Writer of the Age of Engagement blog at Big Think.

Matthew Nisbet directs the Climate Shift Project at American University - an initiative producing interdisciplinary research and independent media examining the climate change and energy debates. Climate Shift’s network of social scientists, scholars and professionals train students, researchers and leaders, and convene forums and events that engage the Washington, D.C. community.

He is also a social scientist who studies strategic communication in policy-making and public affairs, focusing on energy and climate change. He is the author of more than 35 journal articles and book chapters and serves on the editorial boards of the International Journal of Press/Politics and Science Communication.  A 2011 editorial at the journal Nature recommended Nisbet’s research as “essential reading for anyone with a passing interest in the climate change debate.”


Robert Laubacher
Acting Executive Director, Center for Collective Intelligence, MIT

Robert Laubacher’s current research program examines how the Internet is enabling new ways of organizing and undertaking work.

He has published in academic journals and in venues such as the Harvard Business Review, the Sloan Management Review, the Financial Times, and the Wall Street Journal. He co-edited Inventing the Organizations of the 21st Century (MIT Press, 2003), a volume of papers based on a multi-year research project at the MIT Sloan School of Management.

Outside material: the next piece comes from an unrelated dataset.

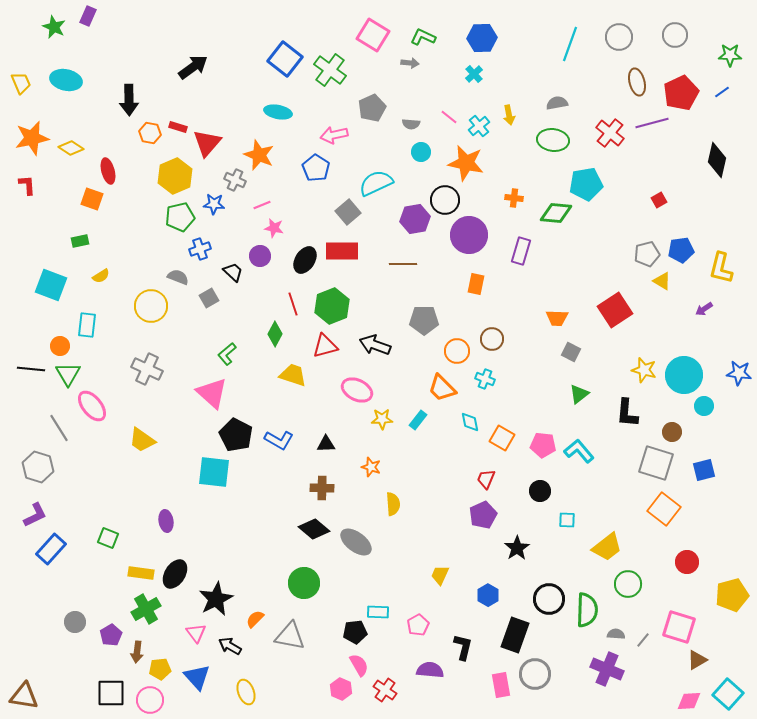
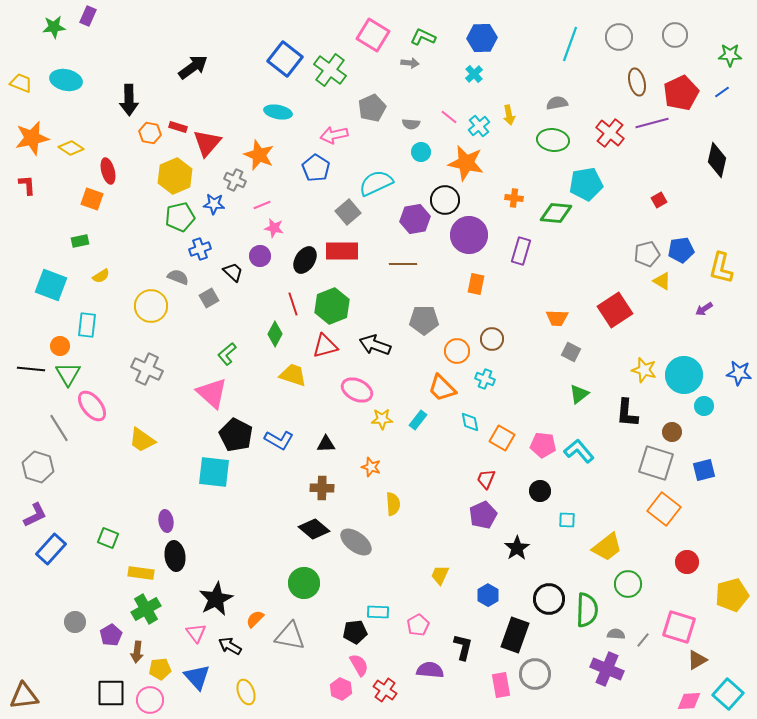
green star at (54, 27): rotated 30 degrees counterclockwise
yellow trapezoid at (21, 83): rotated 45 degrees counterclockwise
black ellipse at (175, 574): moved 18 px up; rotated 40 degrees counterclockwise
brown triangle at (24, 696): rotated 16 degrees counterclockwise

Rob holds an undergraduate degree from Northwestern University and earned a Masters degree and completed doctoral coursework in modern history at Harvard. He also served as executive producer of two independent feature films, Home Before Dark (1996) and American Wake (2004). Both films are available on Netflix.


Idah Z. Pswarayi-Riddihough
Sector Manager for Environment and Natural Resource Management,
Africa Region, World Bank

Ms. Idah Z. Pswarayi-Riddihough is currently the Sector Manager for Environment and Natural Resources Management within the Africa Region at the World Bank.

A Zimbabwean national, she has been with the World Bank for over 15 years, and has worked on sustainable development issues spanning across South Asia, North Africa and the Middle East, East Asia and the Pacific, and now Sub-Saharan Africa.

She holds a Ph.D. in NRM/Forestry from Oxford University, and has since accumulated diverse expertise on natural resources, agriculture, environment, and water issues in the developing world. The Environment and Natural Resources Management Sector for Africa handles the World Bank’s climate change agenda for the region.